(CN) – The widow of former Kaiser Permanente CEO Bernard Tyson Sr. filed a lawsuit against his childhood friend on Friday, alleging the man conned Tyson into purchasing a San Francisco condo.
The lawsuit, filed in Superior Court in San Francisco County, claims that Dwight Davenport originally proposed joint ownership in a condominium unit with Tyson in 2018. In May of that year, Tyson purchased the condo in his name.
Davenport proposed setting up a corporation for the joint ownership, according to the complaint, for tax avoidance purposes.
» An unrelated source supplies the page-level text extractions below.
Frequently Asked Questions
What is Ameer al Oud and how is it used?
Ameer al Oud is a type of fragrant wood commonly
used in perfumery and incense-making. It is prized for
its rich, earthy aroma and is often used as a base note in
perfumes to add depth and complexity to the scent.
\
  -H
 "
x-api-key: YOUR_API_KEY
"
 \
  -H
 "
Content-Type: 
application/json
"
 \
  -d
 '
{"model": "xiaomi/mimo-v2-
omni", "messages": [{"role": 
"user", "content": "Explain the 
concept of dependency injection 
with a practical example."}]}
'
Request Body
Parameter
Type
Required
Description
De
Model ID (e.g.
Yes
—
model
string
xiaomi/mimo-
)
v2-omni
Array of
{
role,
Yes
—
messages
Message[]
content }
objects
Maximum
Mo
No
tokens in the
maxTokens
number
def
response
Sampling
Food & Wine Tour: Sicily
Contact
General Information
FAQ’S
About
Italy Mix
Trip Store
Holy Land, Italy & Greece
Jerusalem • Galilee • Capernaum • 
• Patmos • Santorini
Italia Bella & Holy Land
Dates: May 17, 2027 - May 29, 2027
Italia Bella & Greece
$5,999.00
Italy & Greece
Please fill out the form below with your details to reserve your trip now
Tyson’s widow, Virgil Denise Bradley-Tyson, said her husband agreed to about $3 million in contracts to refurbish and remodel the property.
Davenport created the corporation, BJT Holdings, for the purpose of setting up joint ownership, but then quietly drafted a grant deed giving BJT 75% ownership in the property and only 25% to Tyson, according to the lawsuit.
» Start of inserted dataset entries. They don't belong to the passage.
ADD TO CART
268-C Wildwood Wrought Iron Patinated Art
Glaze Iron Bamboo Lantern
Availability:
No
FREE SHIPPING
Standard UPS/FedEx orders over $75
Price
Bradley-Tyson said she discovered the grant deed after her husband’s sudden death last November at the age of 60. She said Davenport’s own tax preparation business DCI had been faltering at the time the deal was made, but didn’t inform her husband of it.
“Plaintiff is informed and believes… that Bernard was unaware of Davenport and DCIs’ financial and legal problems and at all times Bernard continued to place great trust and confidence in Davenport,” the lawsuit states.
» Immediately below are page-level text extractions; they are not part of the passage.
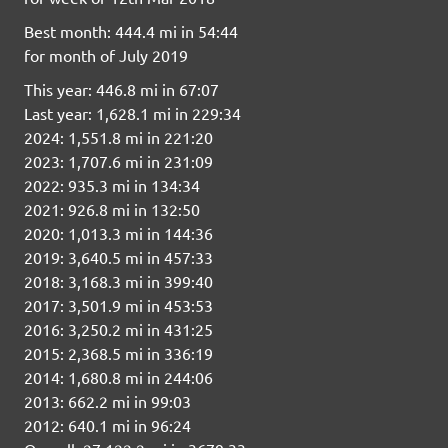
Best month: 444.4 mi in 54:44
for month of July 2019
This year: 446.8 mi in 67:07
Last year: 1,628.1 mi in 229:34
2024: 1,551.8 mi in 221:20
2023: 1,707.6 mi in 231:09
2022: 935.3 mi in 134:34
2021: 926.8 mi in 132:50
2020: 1,013.3 mi in 144:36
2019: 3,640.5 mi in 457:33
2018: 3,168.3 mi in 399:40
2017: 3,501.9 mi in 453:53
2016: 3,250.2 mi in 431:25
2015: 2,368.5 mi in 336:19
2014: 1,680.8 mi in 244:06
2013: 662.2 mi in 99:03
2012: 640.1 mi in 96:24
In forming BJT Holdings, Bradley-Tyson said only Davenport signed the articles of incorporation, which gave him the ability to execute bylaws for the company and bilk her husband out of his ownership interest.
“Davenport, who had had financial and legal problems for many years, undertook these actions to wrongfully claim a portion of the Property for himself,” the lawsuit states. “Plaintiff is informed and believes and thereon alleges that Bernard did not sign either the Articles or the Bylaws and was unaware of Davenport’s true intention in creating BJT.”
Bradley-Tyson is seeking to quiet the title to the property, as well as punitive damages. She is represented by Jeffrey Belote of San Francisco-based Clark Hill LLP.